Mr Andy IT Guy has posted a great article about his recent unsatisfying experiences as a security guy and subsequent positive move onward!
I can’t say I fully agree when he says that security needs to be separate from IT and so on about the political structure of an organization. However, I don’t know exactly what the right answer should be, and suspect that it differs depending on the corporate/mgmt culture. I believe in an audit (test, QA, etc) function that does checks. I believe in a group that has the same access to the business and infrastructure as the IT teams (monitoring, investigative, SOC/NOC, etc), but only doing security tasks (and not waiting for IT to get a span port right for the security tools to work). I believe in baking security knowledge and practice into the IT roles themselves. Sadly, all of that often lives in an ideal world. Ideally, I believe there are many seurity professionals of such a high degree of integrity that if you made them roughly gods in the company, they would properly secure the shit out of it without all the political BS.
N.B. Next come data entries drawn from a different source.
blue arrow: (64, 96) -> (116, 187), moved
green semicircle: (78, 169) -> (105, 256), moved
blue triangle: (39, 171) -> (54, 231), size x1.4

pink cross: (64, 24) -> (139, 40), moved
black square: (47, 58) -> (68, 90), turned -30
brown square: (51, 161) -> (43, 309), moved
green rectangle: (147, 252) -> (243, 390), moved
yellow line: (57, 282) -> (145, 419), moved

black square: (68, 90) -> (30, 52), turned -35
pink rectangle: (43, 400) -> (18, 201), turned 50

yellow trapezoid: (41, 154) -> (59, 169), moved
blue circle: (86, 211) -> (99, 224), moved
And, too often, I think some organizations just have no desire whatsoever to do security. They just don’t want to do the shit and they don’t want to do the shit right. Sadly, that also will be a reality and hopefully we don’t have too many truly gifted, hard-working, positive security geeks tied up in such organizations for too long. (Maybe this is why ‘security consultants’ are such a rising deal. Organizations don’t want security, but they want some quick answers…)
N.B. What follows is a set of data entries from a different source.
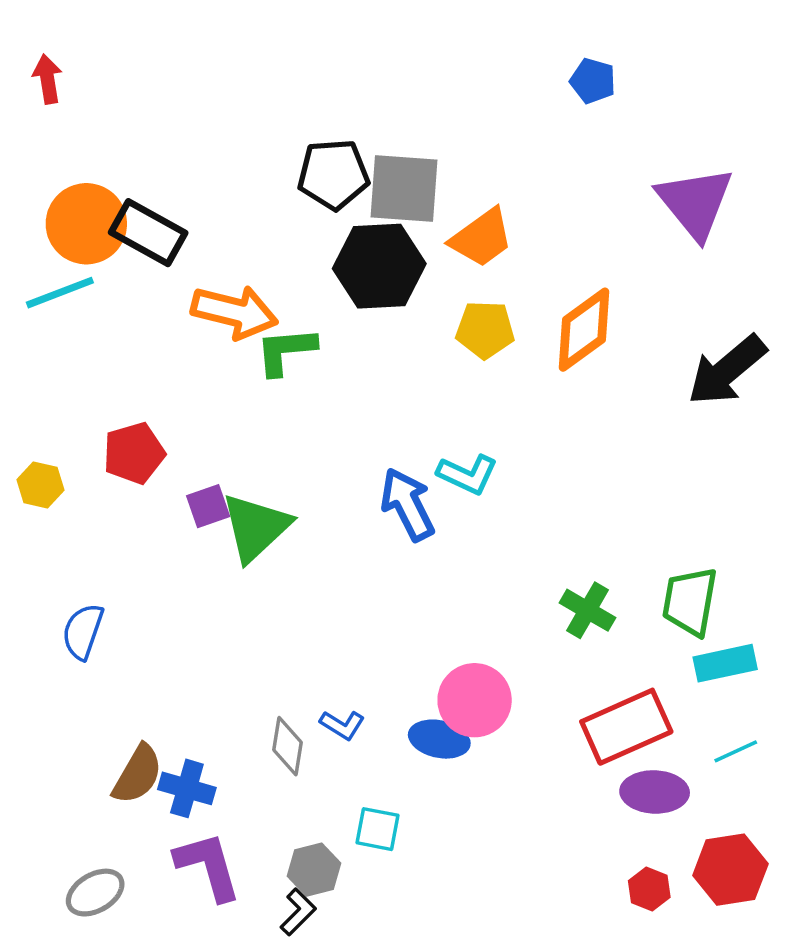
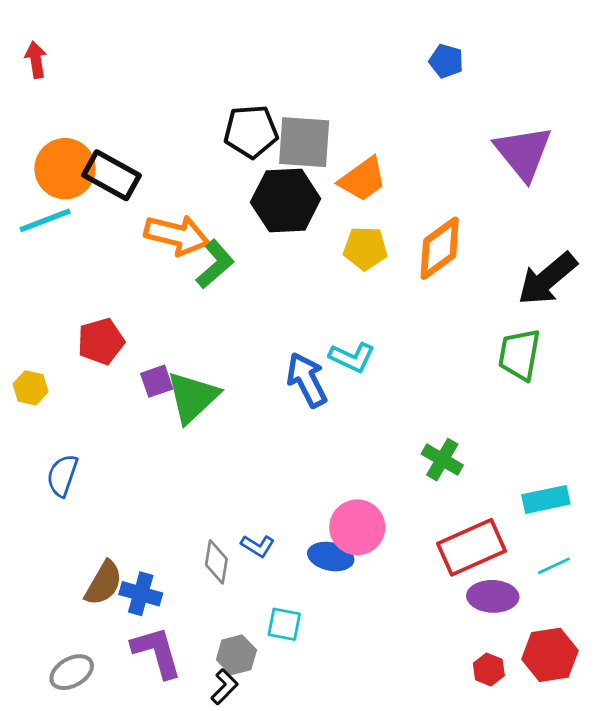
green L-shape: (286, 351) -> (215, 264), turned 144
yellow hexagon: (40, 485) -> (30, 388), moved
green trapezoid: (690, 601) -> (519, 355), moved

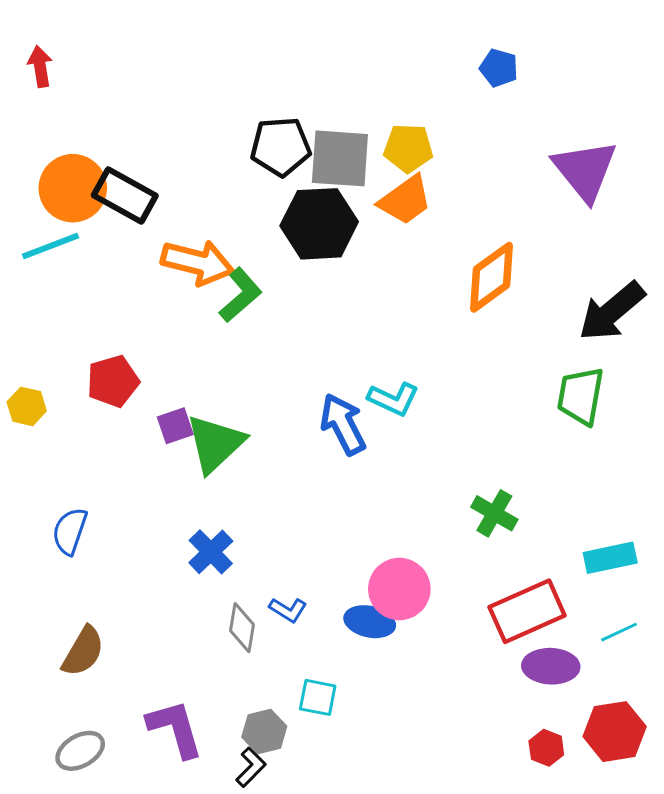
yellow pentagon: (365, 248) -> (408, 148), moved
yellow hexagon: (30, 388) -> (27, 406), moved
brown semicircle: (104, 583) -> (83, 651), moved
blue cross: (141, 594) -> (211, 552), moved, turned 30

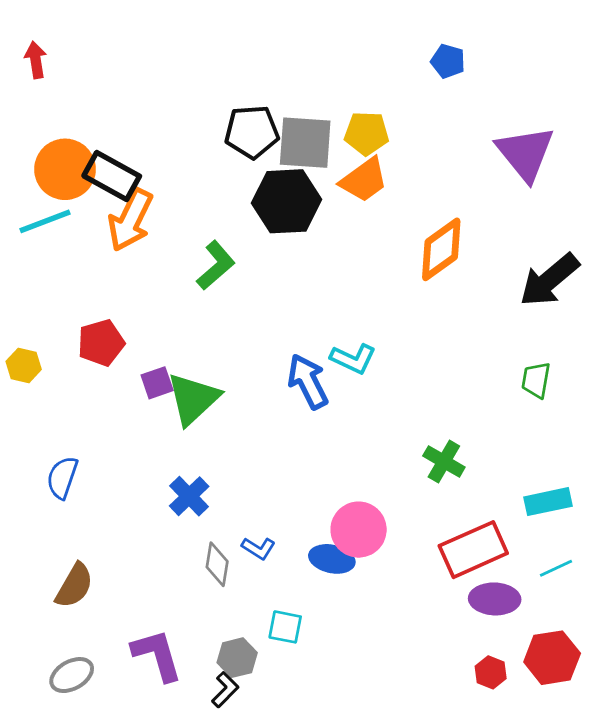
orange arrow: (197, 262) -> (130, 220), moved, turned 102
green trapezoid: (580, 396) -> (536, 380), moved, size x0.7

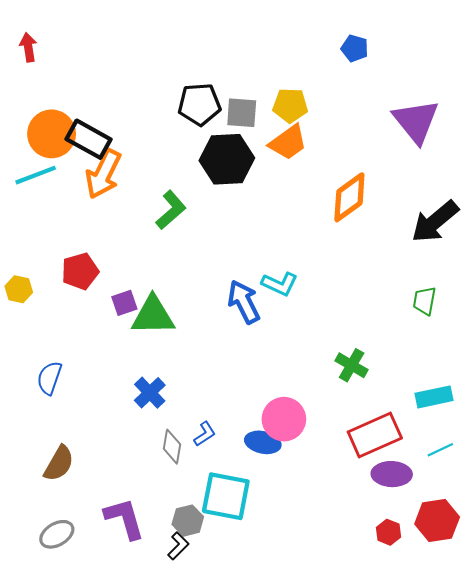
gray square: (305, 143) -> (242, 113), size x0.7
green triangle: (193, 399) -> (153, 316), turned 42
blue L-shape: (258, 548) -> (205, 434), turned -65
cyan square: (285, 627) -> (226, 496), size x1.8

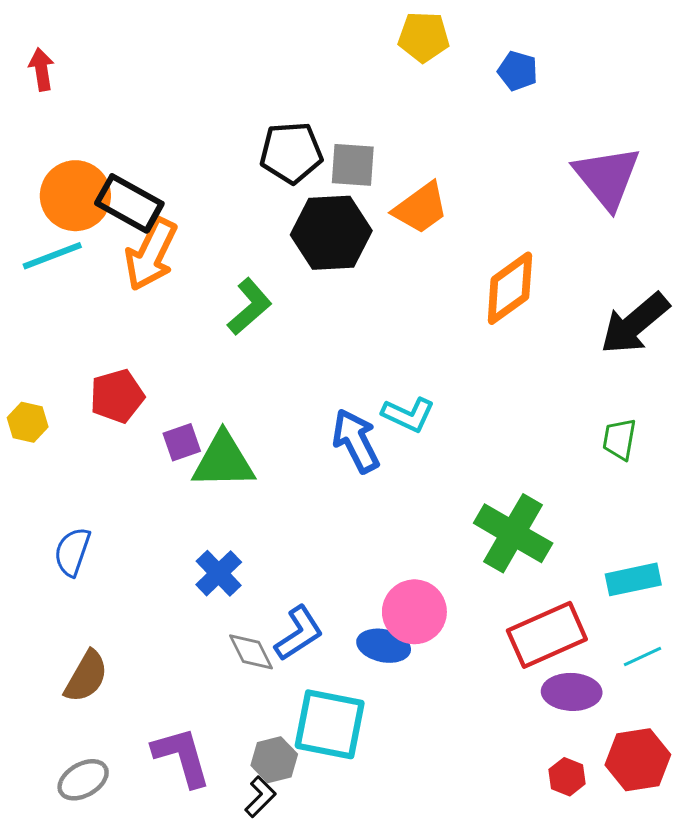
yellow pentagon: (290, 105) -> (424, 37), moved
green cross: (352, 365) -> (513, 533), size x1.6
blue L-shape: (205, 434) -> (299, 633), size x1.5
gray diamond: (172, 447) -> (251, 652), turned -36

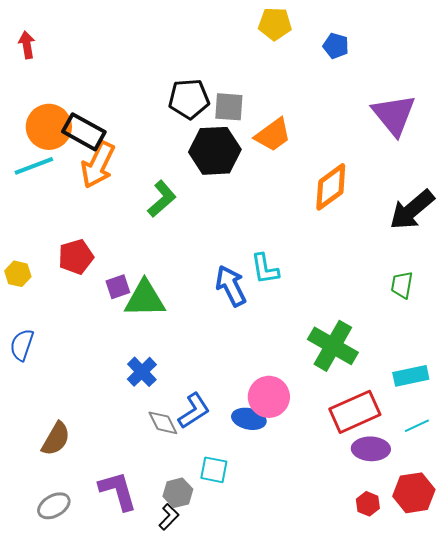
cyan L-shape: (408, 415) -> (265, 269), turned 56
blue semicircle: (72, 552) -> (22, 345), moved
cyan square: (330, 724) -> (214, 470), size x0.6

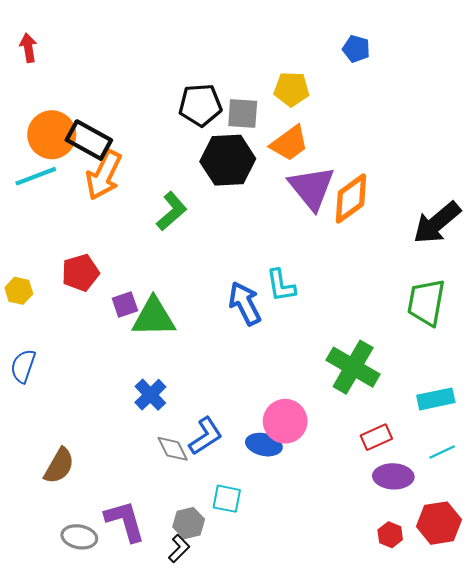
yellow pentagon: (275, 24) -> (292, 89), moved
purple triangle: (394, 115) -> (312, 188), moved
green trapezoid: (402, 285) -> (426, 302), size x1.6
red rectangle: (355, 412) -> (376, 437), size x0.6
gray ellipse: (54, 506) -> (79, 537), moved, turned 40

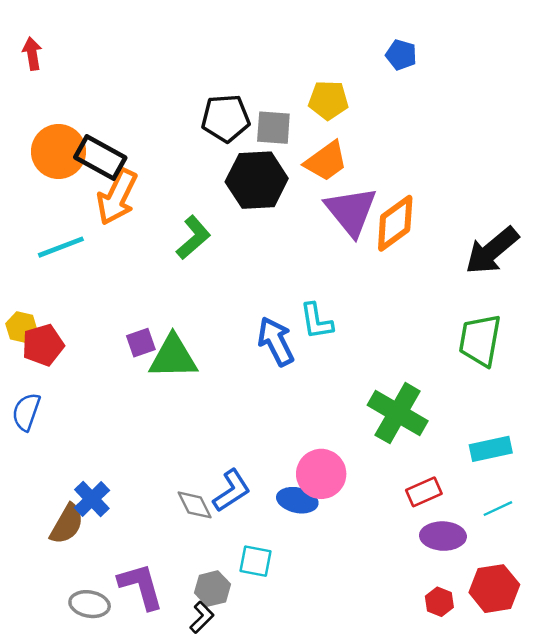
cyan line: (36, 176) -> (61, 247), moved
red pentagon: (80, 273) -> (43, 345), moved
blue cross: (150, 395) -> (92, 499), moved

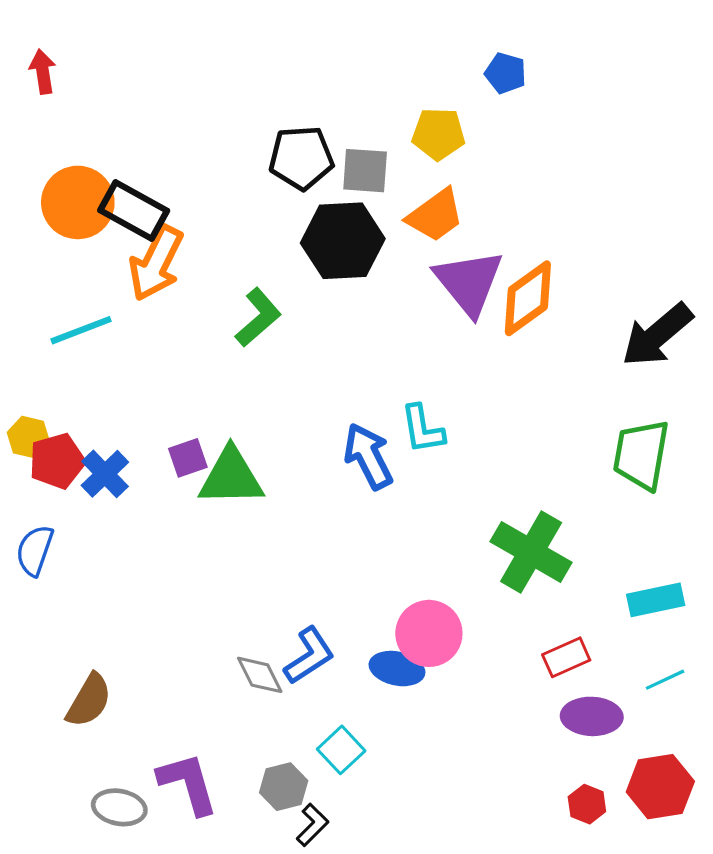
blue pentagon: (401, 55) -> (506, 73), moved
blue cross: (92, 499) -> (105, 474), moved
cyan square: (256, 561) -> (341, 750), turned 36
black L-shape: (202, 617) -> (312, 825), moved

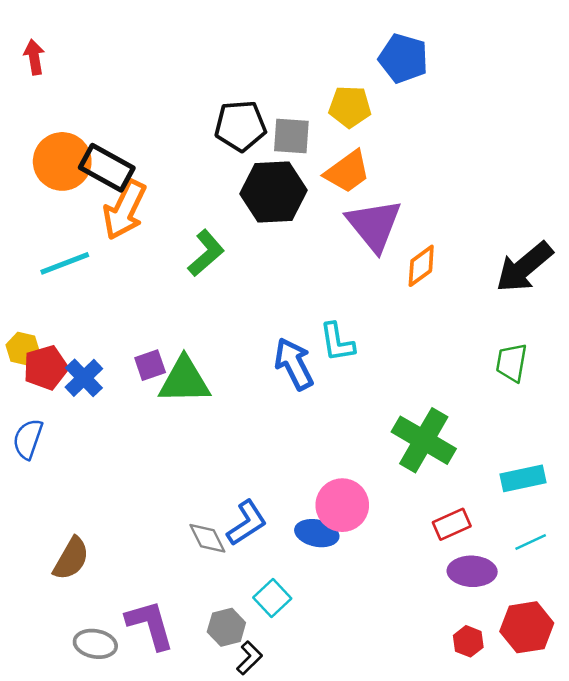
blue pentagon: (506, 73) -> (403, 58), size x1.5
orange diamond: (528, 298) -> (421, 266), moved, size x0.7
green trapezoid: (641, 455) -> (512, 363), size x0.7

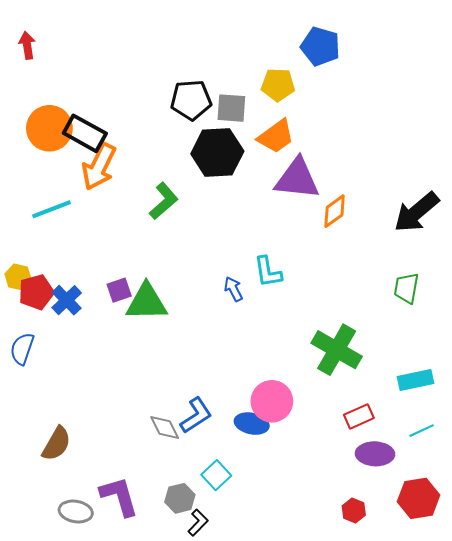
purple triangle: (374, 225) -> (297, 179), turned -45
blue arrow: (294, 364) -> (233, 289), size x0.6
red hexagon: (468, 641) -> (354, 510), moved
I really love the mention at the end that often we security geeks get worn down. This is true. We get worn down. We get negative. We need to vent. We sometimes think the tasks are impossible. We even get frustrated and angry and share our passioned war stories over beers and strippers (I’m listening to too much ExoticLiability!). That’s why this industry and culture we have is so cool! Because we’re not all negative at the same time, and understand that sometimes we have to vent and sometimes we have to support the venting from our peers. But hey, hopefully with hard work and an alignment of the corporate stars, we can effect some positive security change when we have the opportunities to do so. The long-term goal is education, and whether we see it reflected or not, we do slowly improve the education of those around us (even if it causes *them* to take up beer binging, too).
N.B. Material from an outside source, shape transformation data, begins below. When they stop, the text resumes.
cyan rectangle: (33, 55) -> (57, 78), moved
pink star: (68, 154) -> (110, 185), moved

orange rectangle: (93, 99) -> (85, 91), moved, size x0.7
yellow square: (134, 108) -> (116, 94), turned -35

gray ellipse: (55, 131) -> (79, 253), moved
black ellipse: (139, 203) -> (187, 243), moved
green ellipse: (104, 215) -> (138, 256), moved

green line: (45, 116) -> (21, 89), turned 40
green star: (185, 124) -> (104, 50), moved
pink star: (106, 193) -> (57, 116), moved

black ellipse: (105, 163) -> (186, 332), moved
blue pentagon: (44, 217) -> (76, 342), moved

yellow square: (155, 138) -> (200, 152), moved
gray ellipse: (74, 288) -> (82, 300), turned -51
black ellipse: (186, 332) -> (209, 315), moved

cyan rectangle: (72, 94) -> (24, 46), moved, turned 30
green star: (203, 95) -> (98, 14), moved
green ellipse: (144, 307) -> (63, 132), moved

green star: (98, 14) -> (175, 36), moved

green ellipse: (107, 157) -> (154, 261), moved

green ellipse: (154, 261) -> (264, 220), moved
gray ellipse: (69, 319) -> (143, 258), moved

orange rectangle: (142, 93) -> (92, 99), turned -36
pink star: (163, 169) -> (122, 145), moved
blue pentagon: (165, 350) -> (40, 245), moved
Loner, Good comments. I do want to clarify on the place of security within the organization. I fully agree that it needs to be baked in so that it happens in IT (infrastructure, apps, etc). In my case I was the security program. There was not a team and by me reporting under just one of the three areas of IT it limited me at times. By moving under Compliance, Change Mgmt, and QA it gave me the position I needed. Since all of those areas have some oversight over the other areas it was a good fit. Ideally there would be security people in all three areas that would report up to a CSO who then would report up to the CIO.